This is the source code the the Angular Web app.
It is built in TypeScript and uses Angular Material for its UI components.
It also uses Web Serial and Web Bluetooth API's for programming the ESP.
Serial programming is provided by the ESPtool-js library provided by ESpressif.
As such it only works on Chromium bases browsers.
See the readme here
Ensure NodeJS is installed and the command npm
is globally available.
Within the installer
folder run npm install
.
Within the installer
folder run npm start
. The terminal output will report the URL for the web app locally.
See the buildPSPBluetoothWebProgrammer.yml
file in the .github/workflows
folder in the root.
The app is hosted within GitHub and deployed using GitHub actions. There was some jiggery-pokery to make the routing work.
GitHub expects a static site where every page is its own html
file. Angular is an SPA where there is a single root index.html
file and routing is handled via JS.
These two worlds clash.
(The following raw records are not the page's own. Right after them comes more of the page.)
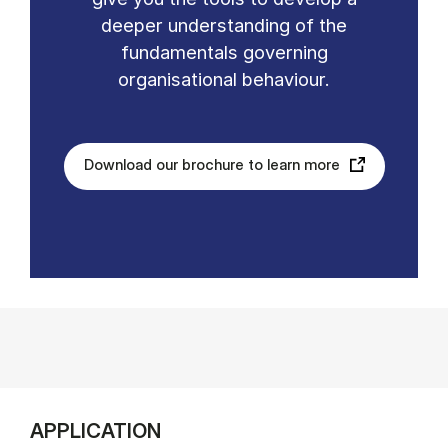
deeper understanding of the
fundamentals governing
organisational behaviour.
Download our brochure to learn more
APPLICATION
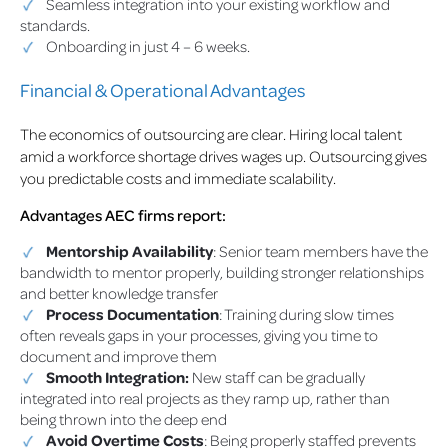
Seamless integration into your existing workflow and
standards.
Onboarding in just 4 – 6 weeks.
Financial & Operational Advantages
The economics of outsourcing are clear. Hiring local talent
amid a workforce shortage drives wages up. Outsourcing gives
you predictable costs and immediate scalability.
Advantages AEC firms report:
Mentorship Availability
: Senior team members have the
bandwidth to mentor properly, building stronger relationships
and better knowledge transfer
Process Documentation
: Training during slow times
often reveals gaps in your processes, giving you time to
document and improve them
Smooth Integration:
New staff can be gradually
integrated into real projects as they ramp up, rather than
being thrown into the deep end
Avoid Overtime Costs
: Being properly staffed prevents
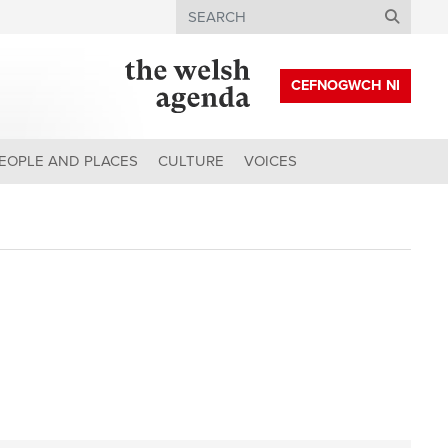
Search
CEFNOGWCH NI
EOPLE AND PLACES
CULTURE
VOICES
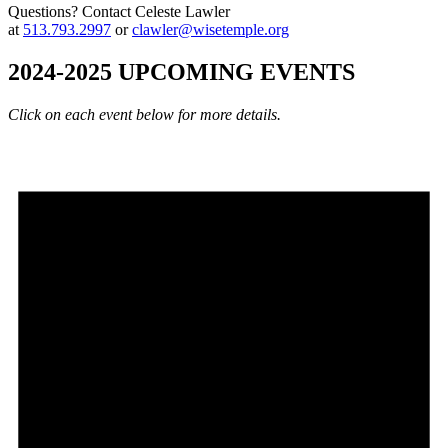
Questions? Contact Celeste Lawler
at
513.793.2997
or
clawler@wisetemple.org
2024-2025 UPCOMING EVENTS
Click on each event below for more details.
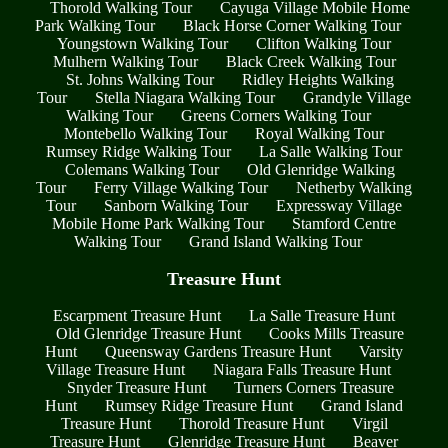
Thorold Walking Tour
Cayuga Village Mobile Home
Park Walking Tour
Black Horse Corner Walking Tour
Youngstown Walking Tour
Clifton Walking Tour
Mulhern Walking Tour
Black Creek Walking Tour
St. Johns Walking Tour
Ridley Heights Walking
Tour
Stella Niagara Walking Tour
Grandyle Village
Walking Tour
Greens Corners Walking Tour
Montebello Walking Tour
Royal Walking Tour
Rumsey Ridge Walking Tour
La Salle Walking Tour
Colemans Walking Tour
Old Glenridge Walking
Tour
Ferry Village Walking Tour
Netherby Walking
Tour
Sanborn Walking Tour
Expressway Village
Mobile Home Park Walking Tour
Stamford Centre
Walking Tour
Grand Island Walking Tour
Treasure Hunt
Escarpment Treasure Hunt
La Salle Treasure Hunt
Old Glenridge Treasure Hunt
Cooks Mills Treasure
Hunt
Queensway Gardens Treasure Hunt
Varsity
Village Treasure Hunt
Niagara Falls Treasure Hunt
Snyder Treasure Hunt
Turners Corners Treasure
Hunt
Rumsey Ridge Treasure Hunt
Grand Island
Treasure Hunt
Thorold Treasure Hunt
Virgil
Treasure Hunt
Glenridge Treasure Hunt
Beaver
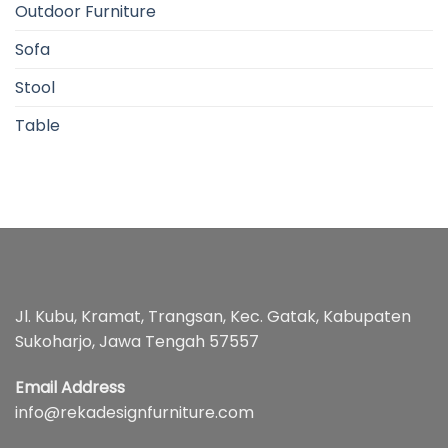
Outdoor Furniture
Sofa
Stool
Table
Jl. Kubu, Kramat, Trangsan, Kec. Gatak, Kabupaten
Sukoharjo, Jawa Tengah 57557
Email Address
info@rekadesignfurniture.com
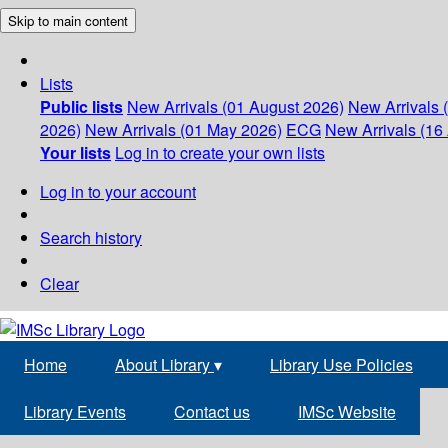
Skip to main content
Lists
Public lists
New Arrivals (01 August 2026)
New Arrivals 
2026)
New Arrivals (01 May 2026)
ECG
New Arrivals (16 
Your lists
Log in to create your own lists
Log in to your account
Search history
Clear
Home
About Library
▾
Library Use Policies
Library Events
Contact us
IMSc Website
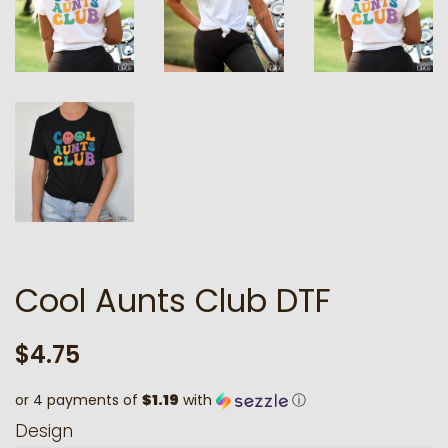
Cool Aunts Club DTF
Regular
Sale
$4.75
price
price
or 4 payments of
$1.19
with
ⓘ
Design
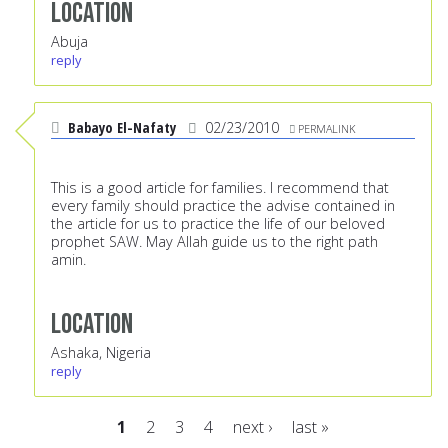
Location
Abuja
reply
Babayo El-Nafaty
02/23/2010
PERMALINK
This is a good article for families. I recommend that
every family should practice the advise contained in
the article for us to practice the life of our beloved
prophet SAW. May Allah guide us to the right path
amin.
Location
Ashaka, Nigeria
reply
1
2
3
4
next ›
last »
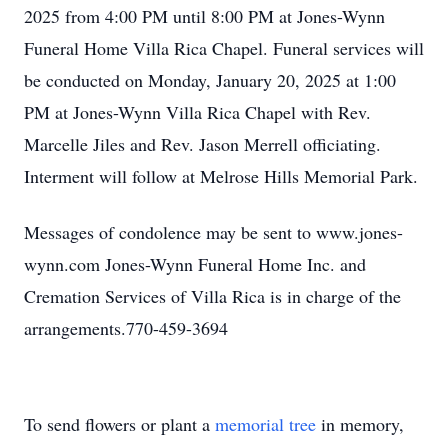
2025 from 4:00 PM until 8:00 PM at Jones-Wynn
Funeral Home Villa Rica Chapel. Funeral services will
be conducted on Monday, January 20, 2025 at 1:00
PM at Jones-Wynn Villa Rica Chapel with Rev.
Marcelle Jiles and Rev. Jason Merrell officiating.
Interment will follow at Melrose Hills Memorial Park.
Messages of condolence may be sent to www.jones-
wynn.com Jones-Wynn Funeral Home Inc. and
Cremation Services of Villa Rica is in charge of the
arrangements.770-459-3694
To send flowers or plant a
memorial tree
in memory,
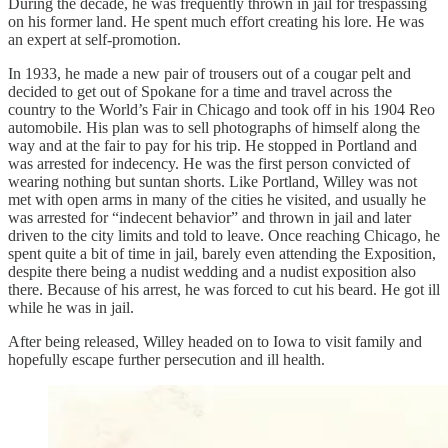
During the decade, he was frequently thrown in jail for trespassing
on his former land. He spent much effort creating his lore. He was
an expert at self-promotion.
In 1933, he made a new pair of trousers out of a cougar pelt and
decided to get out of Spokane for a time and travel across the
country to the World’s Fair in Chicago and took off in his 1904 Reo
automobile. His plan was to sell photographs of himself along the
way and at the fair to pay for his trip. He stopped in Portland and
was arrested for indecency. He was the first person convicted of
wearing nothing but suntan shorts. Like Portland, Willey was not
met with open arms in many of the cities he visited, and usually he
was arrested for “indecent behavior” and thrown in jail and later
driven to the city limits and told to leave. Once reaching Chicago, he
spent quite a bit of time in jail, barely even attending the Exposition,
despite there being a nudist wedding and a nudist exposition also
there. Because of his arrest, he was forced to cut his beard. He got ill
while he was in jail.
After being released, Willey headed on to Iowa to visit family and
hopefully escape further persecution and ill health.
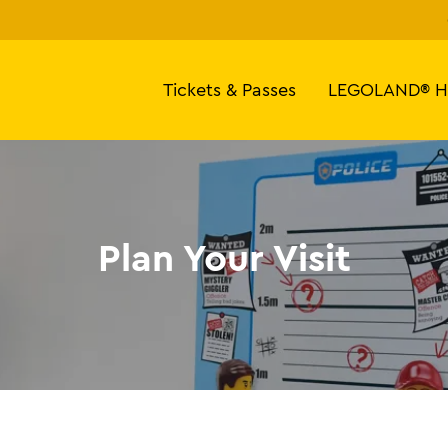
Tickets & Passes
LEGOLAND® H
Plan Your Visit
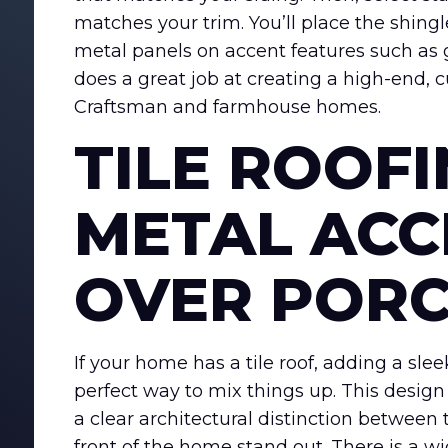
matches your trim. You’ll place the shing
metal panels on accent features such as
does a great job at creating a high-end,
Craftsman and farmhouse homes.
TILE ROOF
METAL ACC
OVER POR
If your home has a tile roof, adding a slee
perfect way to mix things up. This design
a clear architectural distinction between
front of the home stand out. There is a w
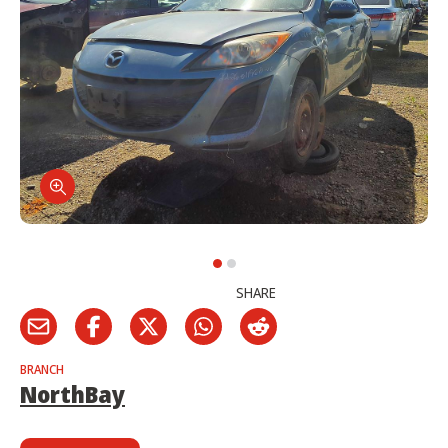
SHARE
BRANCH
NorthBay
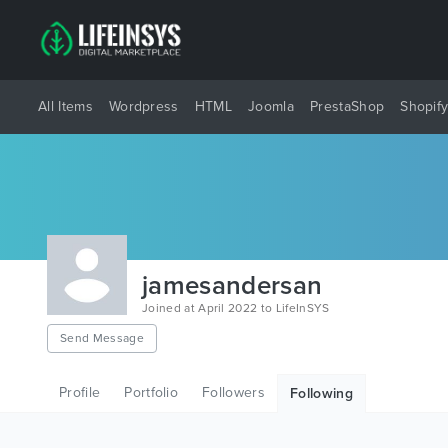
All Items
Wordpress
HTML
Joomla
PrestaShop
Shopif
jamesandersan
Joined at April 2022 to LifeInSYS
Send Message
Profile
Portfolio
Followers
Following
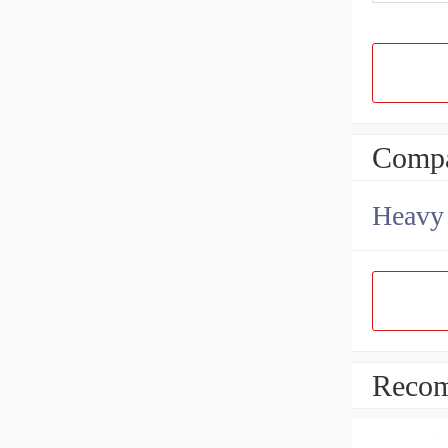
Compa
Heavy 
Recom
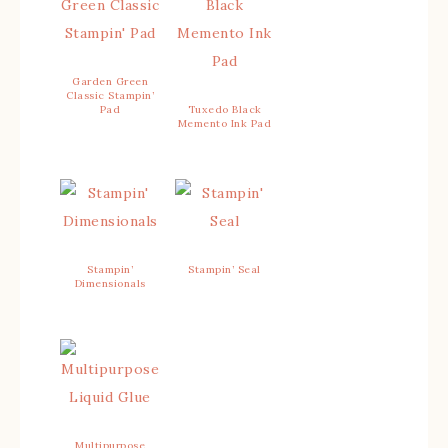
Garden Green
Classic Stampin’
Pad
Tuxedo Black
Memento Ink Pad
Stampin’
Stampin’ Seal
Dimensionals
Multipurpose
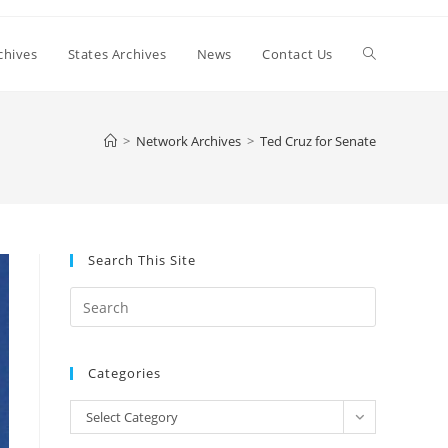
Toggle
chives
States Archives
News
Contact Us
website
>
Network Archives
>
Ted Cruz for Senate
search
Search This Site
Press
Escape
to
Categories
close
the
Categories
Select Category
search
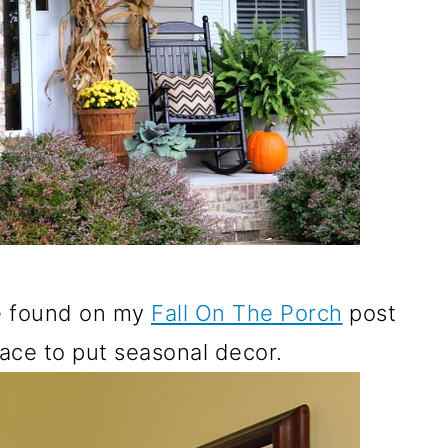
be found on my
Fall On The Porch
post
lace to put seasonal decor.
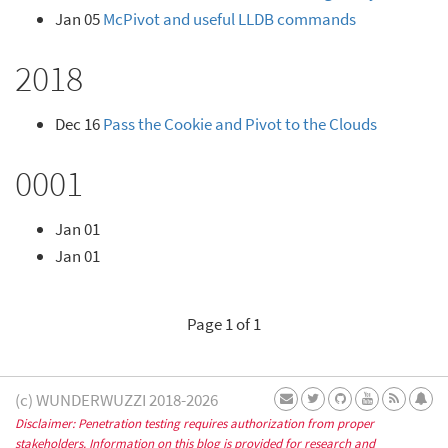
Jan 05
McPivot and useful LLDB commands
2018
Dec 16
Pass the Cookie and Pivot to the Clouds
0001
Jan 01
Jan 01
Page 1 of 1
(c) WUNDERWUZZI 2018-2026
Disclaimer: Penetration testing requires authorization from proper
stakeholders. Information on this blog is provided for research and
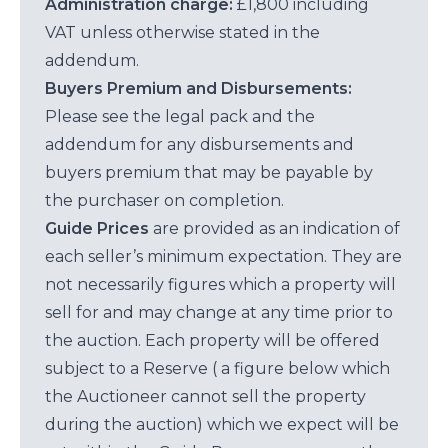
Administration charge:
£1,800 including
VAT unless otherwise stated in the
addendum.
Buyers Premium and Disbursements:
Please see the legal pack and the
addendum for any disbursements and
buyers premium that may be payable by
the purchaser on completion.
Guide Prices
are provided as an indication of
each seller’s minimum expectation. They are
not necessarily figures which a property will
sell for and may change at any time prior to
the auction. Each property will be offered
subject to a Reserve ( a figure below which
the Auctioneer cannot sell the property
during the auction) which we expect will be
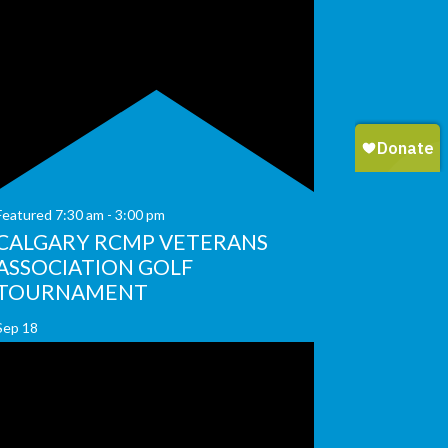
Featured
7:30 am
-
3:00 pm
CALGARY RCMP VETERANS
ASSOCIATION GOLF
TOURNAMENT
Sep
18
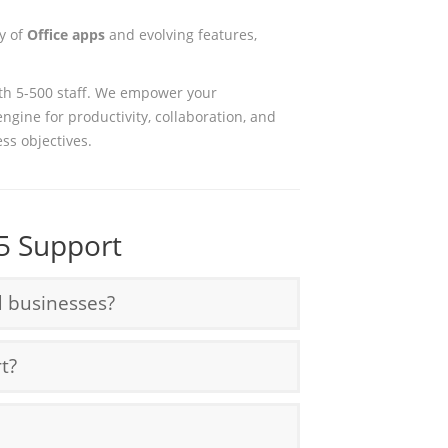
ay of
Office apps
and evolving features,
th 5-500 staff. We empower your
engine for productivity, collaboration, and
ess objectives.
5 Support
d businesses?
t?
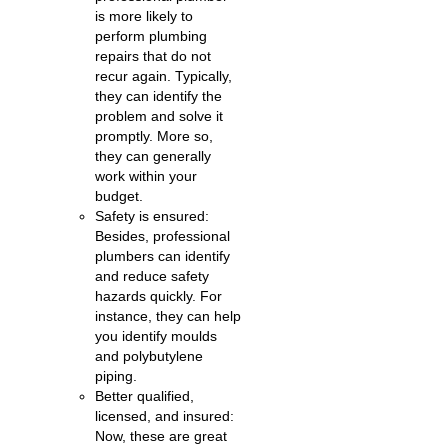
is more likely to
perform plumbing
repairs that do not
recur again. Typically,
they can identify the
problem and solve it
promptly. More so,
they can generally
work within your
budget.
Safety is ensured:
Besides, professional
plumbers can identify
and reduce safety
hazards quickly. For
instance, they can help
you identify moulds
and polybutylene
piping.
Better qualified,
licensed, and insured:
Now, these are great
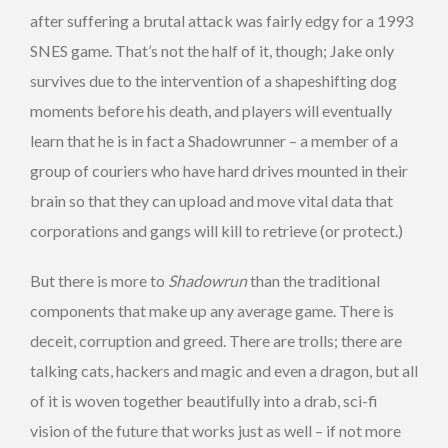
after suffering a brutal attack was fairly edgy for a 1993
SNES game. That’s not the half of it, though; Jake only
survives due to the intervention of a shapeshifting dog
moments before his death, and players will eventually
learn that he is in fact a Shadowrunner – a member of a
group of couriers who have hard drives mounted in their
brain so that they can upload and move vital data that
corporations and gangs will kill to retrieve (or protect.)
But there is more to
Shadowrun
than the traditional
components that make up any average game. There is
deceit, corruption and greed. There are trolls; there are
talking cats, hackers and magic and even a dragon, but all
of it is woven together beautifully into a drab, sci-fi
vision of the future that works just as well – if not more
If you hit the root of the site, navigate to another page say /serial
then hit F5 you will get a 404
page from GitHub. This is because GitHub is looking for a html file called serial.html
which obviously does not exist.
The solution is to duplicate, via CI, the compiled index.html
and rename it for every route the application has.
GitHub pages routes are case sensitive. IF the route is /serial
but you hit /Serial
it will get a 404
.
What we do is have a 404.html
page in the root which GitHub actions hits. Some JS checks the current URL, lower cases it and compares it to a list of expected routes. If it matches it will redirect the user to that correct casing of that route.